Brigadier General H. P. BEE,

Commanding Western Sub-District:

GENERAL: I am instructed by Major-General Magruder to state that in consideration of the great importance of meeting the demands made on us on the Rio Grande for cotton, especially by the ships now lying off our coast, and the still greater necessity and importance of procuring arms, he thinks, upon mature reflection, that you presence is absolutely necessary at or near Brownsville. He therefore suggests and requests that you establish your headquarters at or near Bronwsville for the next few months, at least, so that you may superintend fully this business. The letters from Lieutenant-General Smith on this subject indicate that such are his views. Your knowledge of Mexican character and affairs renders your presence of the greatest advantage.

I am, general, very respectfully, your obedient servant,


Acting Assistant Adjutant-General.

P. S.- Should sickness in Brownsville take the form of an epidemic, you can remove to some neighboring place, the preservation of your health being of greater importance than anything else.

HDQRS. DIST. OF TEXAS, NEW MEXICO, AND ARIZONA, Houston, Tex., July 3, 1863.

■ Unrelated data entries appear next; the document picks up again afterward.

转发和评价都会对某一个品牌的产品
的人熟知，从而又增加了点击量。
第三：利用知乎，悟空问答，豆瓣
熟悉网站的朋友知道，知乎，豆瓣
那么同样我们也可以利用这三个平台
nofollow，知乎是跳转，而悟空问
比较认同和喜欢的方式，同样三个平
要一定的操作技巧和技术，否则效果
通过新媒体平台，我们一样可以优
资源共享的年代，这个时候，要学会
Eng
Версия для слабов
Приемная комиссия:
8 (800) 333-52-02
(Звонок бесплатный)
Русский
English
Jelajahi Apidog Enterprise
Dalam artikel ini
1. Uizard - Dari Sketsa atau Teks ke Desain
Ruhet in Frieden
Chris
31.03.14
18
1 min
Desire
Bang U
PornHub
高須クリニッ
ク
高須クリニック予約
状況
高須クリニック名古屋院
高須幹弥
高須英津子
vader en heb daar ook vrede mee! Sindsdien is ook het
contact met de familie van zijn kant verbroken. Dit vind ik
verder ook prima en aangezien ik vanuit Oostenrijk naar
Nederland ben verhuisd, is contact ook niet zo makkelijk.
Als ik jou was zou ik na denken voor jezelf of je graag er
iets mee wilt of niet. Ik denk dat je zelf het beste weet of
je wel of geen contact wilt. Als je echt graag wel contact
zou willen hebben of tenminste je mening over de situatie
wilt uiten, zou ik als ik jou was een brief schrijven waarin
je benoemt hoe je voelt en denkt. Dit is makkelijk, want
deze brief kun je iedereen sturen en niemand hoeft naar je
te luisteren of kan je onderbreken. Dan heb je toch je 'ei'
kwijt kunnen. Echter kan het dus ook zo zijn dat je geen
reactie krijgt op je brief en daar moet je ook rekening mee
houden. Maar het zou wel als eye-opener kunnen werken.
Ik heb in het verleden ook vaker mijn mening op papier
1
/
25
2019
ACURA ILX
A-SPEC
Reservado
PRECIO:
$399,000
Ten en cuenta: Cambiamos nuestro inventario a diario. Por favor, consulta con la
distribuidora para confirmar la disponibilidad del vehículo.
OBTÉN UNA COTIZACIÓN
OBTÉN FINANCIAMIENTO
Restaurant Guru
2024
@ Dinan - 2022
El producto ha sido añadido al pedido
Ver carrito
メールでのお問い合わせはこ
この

Lieutenant General E. KIRBY SMITH,

Commanding Trans-Mississippi Department:

GENERAL: I have the honor to acknowledge the receipt of your several communications of the 27th ultimo, and to inform you that, in accordance with your instructions, I have directed General Bee to take the necessary steps for securing a sufficient quantity of cotton to meet our demands on the Rio Grande. I also furnished him with copies of your letters, and I beg leave to assure you, general, that neither General Bee nor myself will neglect any means of securing the ends to be obtained.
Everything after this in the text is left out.